**WORK TO COMPLETE:**
The required result is each line of the entries below containing the string "elements".

**SUPPLIED MATERIAL:**
»»
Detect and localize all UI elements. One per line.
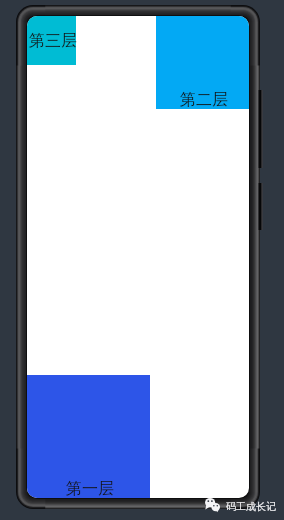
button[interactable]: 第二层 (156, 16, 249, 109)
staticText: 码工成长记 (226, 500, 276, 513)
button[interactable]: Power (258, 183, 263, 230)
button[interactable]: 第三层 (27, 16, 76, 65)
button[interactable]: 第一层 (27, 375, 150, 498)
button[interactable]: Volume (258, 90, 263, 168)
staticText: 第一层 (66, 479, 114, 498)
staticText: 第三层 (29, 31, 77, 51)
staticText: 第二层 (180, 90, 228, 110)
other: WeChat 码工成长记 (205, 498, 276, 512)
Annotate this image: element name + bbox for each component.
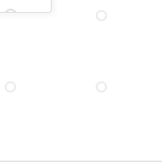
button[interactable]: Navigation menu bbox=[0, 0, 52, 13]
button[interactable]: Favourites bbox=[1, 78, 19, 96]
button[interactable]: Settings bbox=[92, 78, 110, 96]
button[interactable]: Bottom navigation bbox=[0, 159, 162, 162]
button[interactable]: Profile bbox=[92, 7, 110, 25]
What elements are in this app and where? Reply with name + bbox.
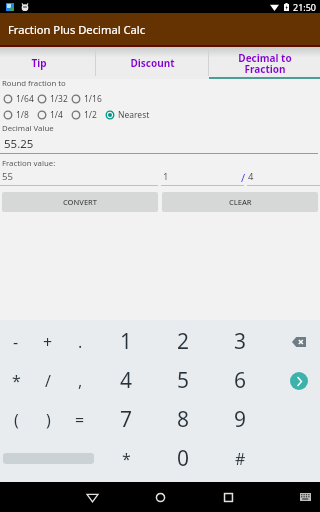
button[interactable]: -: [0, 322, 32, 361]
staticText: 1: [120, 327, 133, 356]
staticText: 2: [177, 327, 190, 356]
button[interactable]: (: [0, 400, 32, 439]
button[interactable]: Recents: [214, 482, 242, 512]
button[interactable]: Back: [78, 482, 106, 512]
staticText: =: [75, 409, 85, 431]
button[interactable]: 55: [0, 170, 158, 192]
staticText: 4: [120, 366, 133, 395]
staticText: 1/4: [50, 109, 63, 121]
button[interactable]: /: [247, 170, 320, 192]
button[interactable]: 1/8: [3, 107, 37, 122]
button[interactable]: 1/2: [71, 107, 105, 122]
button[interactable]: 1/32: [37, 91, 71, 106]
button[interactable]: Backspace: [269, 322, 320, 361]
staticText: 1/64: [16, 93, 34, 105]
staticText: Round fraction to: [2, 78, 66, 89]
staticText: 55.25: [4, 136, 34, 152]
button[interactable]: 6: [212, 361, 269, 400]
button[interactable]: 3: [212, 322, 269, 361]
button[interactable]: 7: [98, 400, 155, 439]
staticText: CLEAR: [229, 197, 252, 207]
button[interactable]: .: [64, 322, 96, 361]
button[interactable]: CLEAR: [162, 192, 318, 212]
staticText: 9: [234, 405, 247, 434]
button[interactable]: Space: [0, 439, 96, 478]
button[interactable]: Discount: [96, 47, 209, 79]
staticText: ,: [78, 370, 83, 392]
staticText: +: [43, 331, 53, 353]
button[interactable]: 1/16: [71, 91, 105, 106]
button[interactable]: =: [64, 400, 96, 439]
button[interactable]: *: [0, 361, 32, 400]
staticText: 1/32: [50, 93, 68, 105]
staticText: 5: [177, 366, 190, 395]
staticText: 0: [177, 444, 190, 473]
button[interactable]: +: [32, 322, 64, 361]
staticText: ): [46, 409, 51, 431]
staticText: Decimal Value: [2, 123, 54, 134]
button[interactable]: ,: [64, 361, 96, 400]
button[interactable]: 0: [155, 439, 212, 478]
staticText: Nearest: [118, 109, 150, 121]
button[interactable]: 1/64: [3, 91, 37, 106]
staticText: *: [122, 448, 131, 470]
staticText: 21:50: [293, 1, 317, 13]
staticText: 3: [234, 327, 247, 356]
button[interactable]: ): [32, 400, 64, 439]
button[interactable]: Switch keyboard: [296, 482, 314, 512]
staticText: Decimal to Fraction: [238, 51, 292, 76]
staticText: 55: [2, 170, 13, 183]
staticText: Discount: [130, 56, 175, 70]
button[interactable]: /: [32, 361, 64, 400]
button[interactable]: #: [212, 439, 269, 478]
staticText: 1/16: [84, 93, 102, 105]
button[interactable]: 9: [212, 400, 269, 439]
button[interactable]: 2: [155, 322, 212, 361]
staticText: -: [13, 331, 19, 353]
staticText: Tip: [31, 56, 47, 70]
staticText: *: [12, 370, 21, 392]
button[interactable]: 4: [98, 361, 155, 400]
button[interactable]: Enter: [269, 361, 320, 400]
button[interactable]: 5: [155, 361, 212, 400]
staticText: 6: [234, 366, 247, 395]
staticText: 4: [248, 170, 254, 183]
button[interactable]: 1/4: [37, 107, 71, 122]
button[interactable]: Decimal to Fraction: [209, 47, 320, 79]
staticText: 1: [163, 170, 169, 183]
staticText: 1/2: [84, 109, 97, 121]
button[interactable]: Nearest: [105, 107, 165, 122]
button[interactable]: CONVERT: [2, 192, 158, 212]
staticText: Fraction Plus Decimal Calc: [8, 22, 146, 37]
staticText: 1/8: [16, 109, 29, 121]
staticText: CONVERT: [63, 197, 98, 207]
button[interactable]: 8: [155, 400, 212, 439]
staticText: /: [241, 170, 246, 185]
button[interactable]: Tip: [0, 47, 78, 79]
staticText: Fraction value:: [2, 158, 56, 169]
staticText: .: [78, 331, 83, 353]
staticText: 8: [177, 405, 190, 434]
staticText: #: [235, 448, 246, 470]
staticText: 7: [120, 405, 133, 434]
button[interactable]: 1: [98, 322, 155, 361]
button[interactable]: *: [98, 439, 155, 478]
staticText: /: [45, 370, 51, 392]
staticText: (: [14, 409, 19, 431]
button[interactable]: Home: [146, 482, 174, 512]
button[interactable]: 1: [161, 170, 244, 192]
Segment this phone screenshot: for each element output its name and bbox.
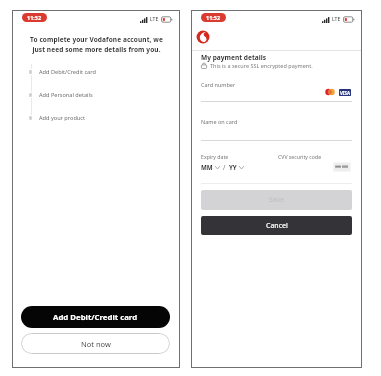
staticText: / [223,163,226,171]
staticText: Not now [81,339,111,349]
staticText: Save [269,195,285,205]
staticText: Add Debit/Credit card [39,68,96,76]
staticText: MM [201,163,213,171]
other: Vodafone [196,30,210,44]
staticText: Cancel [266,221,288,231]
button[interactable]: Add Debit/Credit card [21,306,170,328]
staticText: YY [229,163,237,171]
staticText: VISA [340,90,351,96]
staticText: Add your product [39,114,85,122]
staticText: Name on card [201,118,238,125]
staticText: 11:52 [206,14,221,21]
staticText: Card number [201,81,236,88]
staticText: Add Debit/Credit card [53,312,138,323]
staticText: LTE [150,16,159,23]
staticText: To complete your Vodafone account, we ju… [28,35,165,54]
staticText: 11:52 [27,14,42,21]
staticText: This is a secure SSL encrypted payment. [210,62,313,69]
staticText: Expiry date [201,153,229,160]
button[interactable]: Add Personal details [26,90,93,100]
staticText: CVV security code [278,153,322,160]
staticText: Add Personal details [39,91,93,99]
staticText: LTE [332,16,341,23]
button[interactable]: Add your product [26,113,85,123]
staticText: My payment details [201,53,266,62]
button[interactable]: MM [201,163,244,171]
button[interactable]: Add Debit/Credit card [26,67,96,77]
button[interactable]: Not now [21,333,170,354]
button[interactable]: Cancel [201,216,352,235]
««
**ANSWER SPACE:**
Detect and localize all UI elements. One per line.
What elements are in this app and where? Reply with name + bbox.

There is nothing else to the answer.